To be fair you can still get there with apply, but as soon as your caller is drawing the keyword args from n>1 maps your caller has a lot more to juggle.
isn’t destructuring a little bit too forgiving in the :or
here?
(let [{:keys [:a] :or {x 1}} {}] #_[a x]) ;; this is fine
(let [{:keys [:a] :or {x 1}} {}] [a b x]) ;;=> error about x
(let [{:keys [:a :x] :or {x 1}} {}] [a x]) ;; works
Macroexpand it -- see what it expands to...
It is the kind of thing a linter could warn about. Eastwood has not implemented it, although I created an issue to remind developers about it a while back: https://github.com/jonase/eastwood/issues/225
Maybe this one is related, too: Maybe this one, too: https://github.com/jonase/eastwood/issues/157
@andy.fingerhut that’s what I figured: https://github.com/borkdude/clj-kondo/issues/214
(@ghadi I saw you typing for a moment, if you have feedback on this, I would be happy to hear)
yes, the idea of clj-kondo is that it catches errors before your REPL sees it, there is this interval in time where thoughts are transformed into sexprs into your buffer, but have not been evaluated yet
works: https://www.dropbox.com/s/zjbbgpvhx7fc70e/Screenshot%202019-05-28%2023.30.11.png?dl=0
the message could maybe be clearer, I’m all ears. this is the general message you get when you don’t use a binding, e.g. in (let [x 1])

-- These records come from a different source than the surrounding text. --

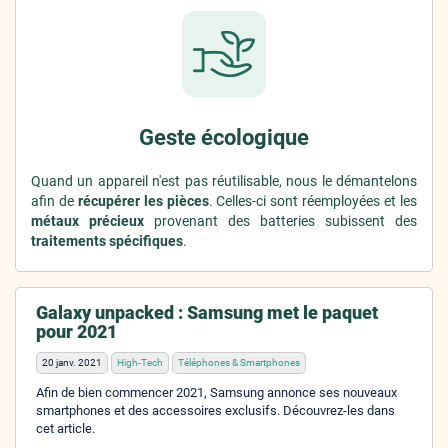
Geste écologique
Quand un appareil n'est pas réutilisable, nous le démantelons
afin de
récupérer les pièces
. Celles-ci sont réemployées et les
métaux précieux
provenant des batteries subissent des
traitements spécifiques
.
Galaxy unpacked : Samsung met le paquet
pour 2021
20 janv. 2021
High-Tech
Téléphones & Smartphones
Afin de bien commencer 2021, Samsung annonce ses nouveaux
smartphones et des accessoires exclusifs. Découvrez-les dans
cet article.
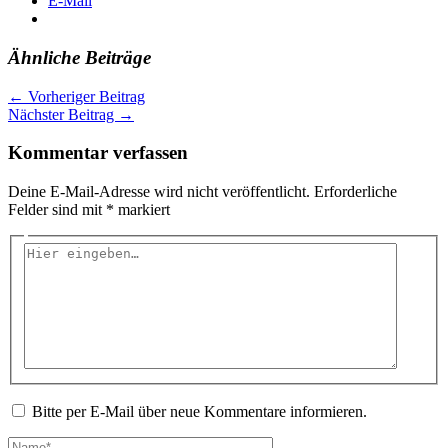
E-Mail
Ähnliche Beiträge
←
Vorheriger Beitrag
Nächster Beitrag
→
Kommentar verfassen
Deine E-Mail-Adresse wird nicht veröffentlicht.
Erforderliche
Felder sind mit
*
markiert
Hier
eingeben…
Bitte per E-Mail über neue Kommentare informieren.
Name*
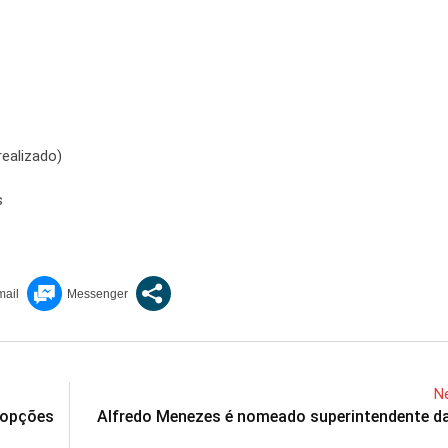
realizado)
s
Ne
 opções
Alfredo Menezes é nomeado superintendente d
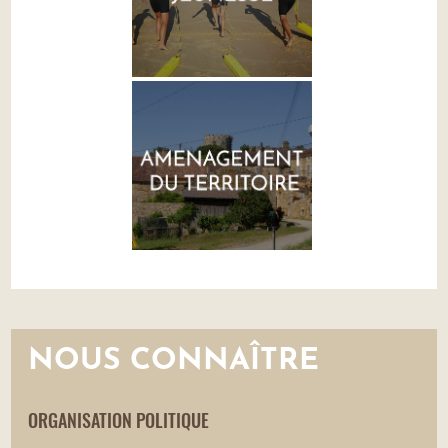
NOUS CONNAÎTRE
ORGANISATION POLITIQUE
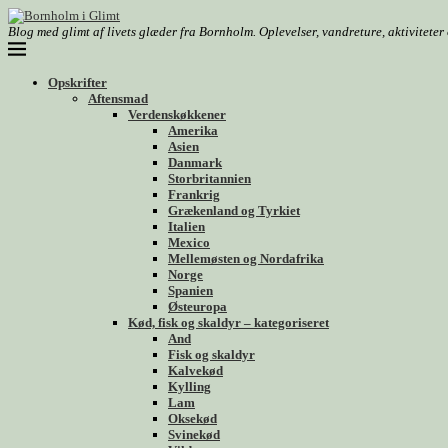
Blog med glimt af livets glæder fra Bornholm. Oplevelser, vandreture, aktivitete
Opskrifter
Aftensmad
Verdenskøkkener
Amerika
Asien
Danmark
Storbritannien
Frankrig
Grækenland og Tyrkiet
Italien
Mexico
Mellemøsten og Nordafrika
Norge
Spanien
Østeuropa
Kød, fisk og skaldyr – kategoriseret
And
Fisk og skaldyr
Kalvekød
Kylling
Lam
Oksekød
Svinekød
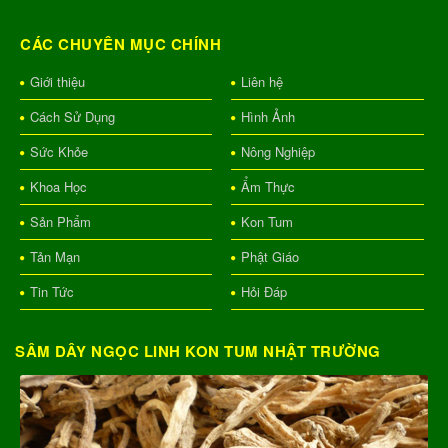
CÁC CHUYÊN MỤC CHÍNH
Giới thiệu
Liên hệ
Cách Sử Dụng
Hình Ảnh
Sức Khỏe
Nông Nghiệp
Khoa Học
Ẩm Thực
Sản Phẩm
Kon Tum
Tản Mạn
Phật Giáo
Tin Tức
Hỏi Đáp
SÂM DÂY NGỌC LINH KON TUM NHẬT TRƯỜNG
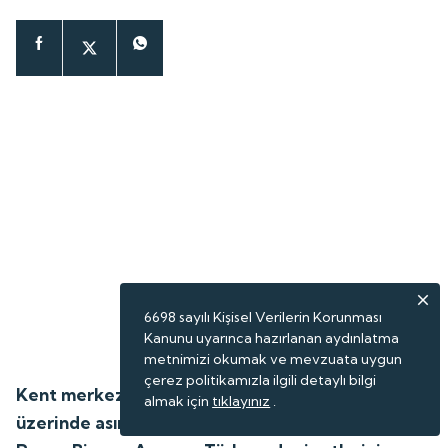
6698 sayılı Kişisel Verilerin Korunması
Kanunu uyarınca hazırlanan aydınlatma
metnimizi okumak ve mevzuata uygun
çerez politikamızla ilgili detaylı bilgi
Kent merkezinin kuzeyindeki yalçın kayalıkların
almak için
tıklayınız
.
üzerinde asırlar önce inşa edilen Bayburt Kalesi,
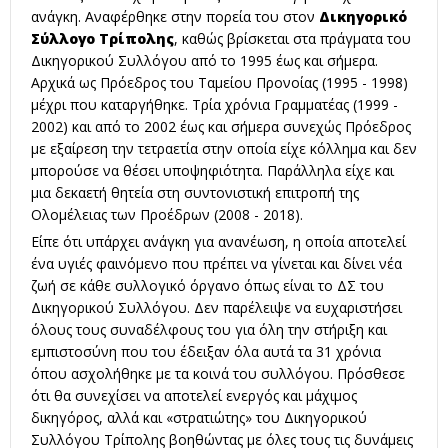
ανάγκη. Αναφέρθηκε στην πορεία του στον
Δικηγορικό
Σύλλογο Τρίπολης
, καθώς βρίσκεται στα πράγματα του
Δικηγορικού Συλλόγου από το 1995 έως και σήμερα.
Αρχικά ως Πρόεδρος του Ταμείου Προνοίας (1995 - 1998)
μέχρι που καταργήθηκε. Τρία χρόνια Γραμματέας (1999 -
2002) και από το 2002 έως και σήμερα συνεχώς Πρόεδρος
με εξαίρεση την τετραετία στην οποία είχε κόλλημα και δεν
μπορούσε να θέσει υποψηφιότητα. Παράλληλα είχε και
μια δεκαετή θητεία στη συντονιστική επιτροπή της
Ολομέλειας των Προέδρων (2008 - 2018).
Είπε ότι υπάρχει ανάγκη για ανανέωση, η οποία αποτελεί
ένα υγιές φαινόμενο που πρέπει να γίνεται και δίνει νέα
ζωή σε κάθε συλλογικό όργανο όπως είναι το ΔΣ του
Δικηγορικού Συλλόγου. Δεν παρέλειψε να ευχαριστήσει
όλους τους συναδέλφους του για όλη την στήριξη και
εμπιστοσύνη που του έδειξαν όλα αυτά τα 31 χρόνια
όπου ασχολήθηκε με τα κοινά του συλλόγου. Πρόσθεσε
ότι θα συνεχίσει να αποτελεί ενεργός και μάχιμος
δικηγόρος, αλλά και «στρατιώτης» του Δικηγορικού
Συλλόγου Τρίπολης βοηθώντας με όλες τους τις δυνάμεις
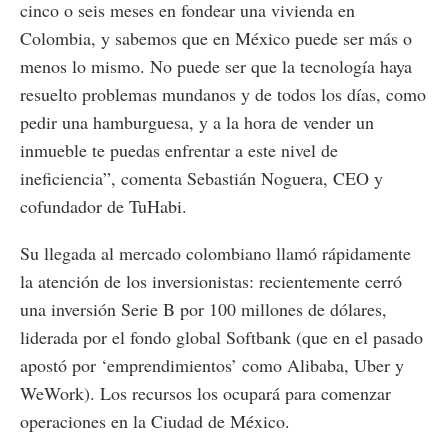
cinco o seis meses en fondear una vivienda en
Colombia, y sabemos que en México puede ser más o
menos lo mismo. No puede ser que la tecnología haya
resuelto problemas mundanos y de todos los días, como
pedir una hamburguesa, y a la hora de vender un
inmueble te puedas enfrentar a este nivel de
ineficiencia”, comenta Sebastián Noguera, CEO y
cofundador de TuHabi.
Su llegada al mercado colombiano llamó rápidamente
la atención de los inversionistas: recientemente cerró
una inversión Serie B por 100 millones de dólares,
liderada por el fondo global Softbank (que en el pasado
apostó por ‘emprendimientos’ como Alibaba, Uber y
WeWork). Los recursos los ocupará para comenzar
operaciones en la Ciudad de México.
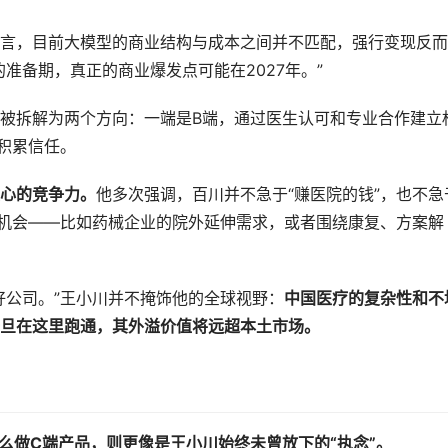
言，目前大模型的商业结构与成本之间并不匹配，强行变现反而
准备期，真正的商业爆发点可能在2027年。”
被拆解为两个方向：一端是B端，通过医生认可和专业合作建立
积累信任。
心的竞争力。
他多次强调，百川并不急于“赚医院的钱”，也不急
的机会——比如药械企业的院外延伸需求，或者围绕康复、方案解
好公司。”王小川并不掩饰他的全球视野：
中国医疗的复杂性和不
一旦在这里跑通，其外溢价值将远超本土市场。
么做C端产品，则更像是王小川始终未曾放下的“执念”。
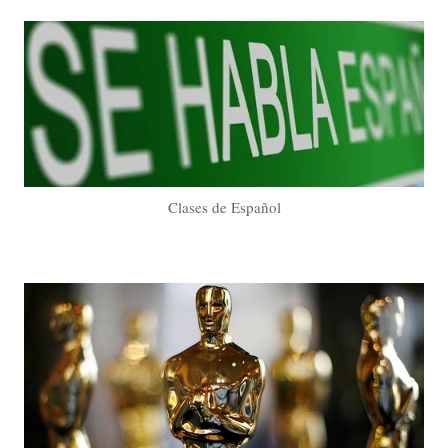
Clases de Español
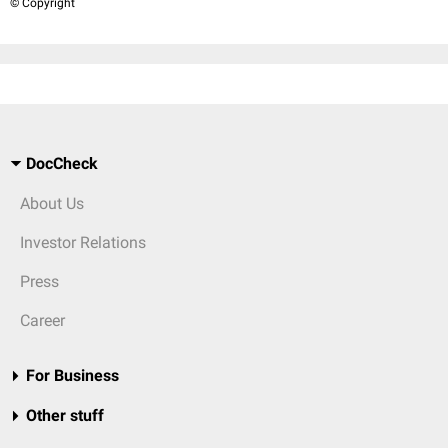
© Copyright
DocCheck
About Us
Investor Relations
Press
Career
For Business
Other stuff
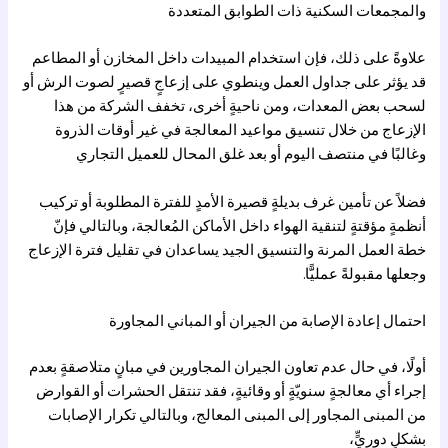
والمجمعات السكنية ذات الطوابق المتعددة
علاوةً على ذلك، فإن استخدام المبيدات داخل المخازن أو المطاعم
قد يؤثر على جداول العمل وينطوي على إزعاجٍ قصيرٍ لصوت الرش أو
لسحب بعض المعدات، ومن ناحيةٍ أخرى، تخفف الشركة من هذا
الإزعاج من خلال تنسيق مواعيد المعالجة في غير أوقات الذروة
وغالبًا في منتصف اليوم أو بعد غلق المحال للعميل التجاري
فضلاً عن تأمين غرف بديلةٍ قصيرة الأمدٍ للفترة المطلوبة أو تركيب
أنظمةٍ مؤقتةٍ لتنقية الهواء داخل الأماكن المُعالجة، وبالتالي فإنّ
خطة العمل المرنة والتنسيق الجيد يساعدان في تقليل فترة الإزعاج
وجعلها مقبولةً عمليًّا.
احتمال إعادة الإصابة من الجيران أو المباني المجاورة
أولًا، في حال عدم تعاون الجيران المجاورين في مبانٍ متلاصقةٍ بعدم
إجراء أي معالجةٍ سنويّةٍ أو وقائيةٍ، فقد تنتقل الحشرات أو القوارض
من المبنى المجاور إلى المبنى المعالج، وبالتالي تكرار الإصابات
بشكلٍ دوريٍّ،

Maybe "duplicate binding id", if you can have a different detection and/or message for this case vs. an unused binding?
I don't know if you maybe already have this for clj-kondo, but a short description or message, and then a link to a place you can get more details / examples / workarounds / etc., can be useful in explaining to users what is going on.
the detection mechanism is the same for all “unused bindings” but I could make a few tweaks here and there. that link idea is nice, it’s the same that shellcheck does, I might implement something like that
I use such a small subset of bash's capabilities, that it is self-linting 🙂
if i reduce over a lazy seq, will the list get realized one at a time? e.g (reduce ... (for [x (range 2)])
See: http://clojure-doc.org/articles/language/laziness.html#lazy-sequences-chunking
I think that document answers a slightly different question
the document answers the question, I misread
But not one at a time, they're realized in chunks. I thought this was the question.
right, chunking means there's no guarantee of one at a time processing
Thanks to some helpful people here, I started using Claypoole yesterday (https://github.com/TheClimateCorporation/claypoole). I was delighted to notice that when I reduce
over the results of upmap
, reduce
is handed a result immediately when when upmap
is done with it. It doesn't wait for the entire upmap
expression to be done to do so. Feels like getting streaming for free.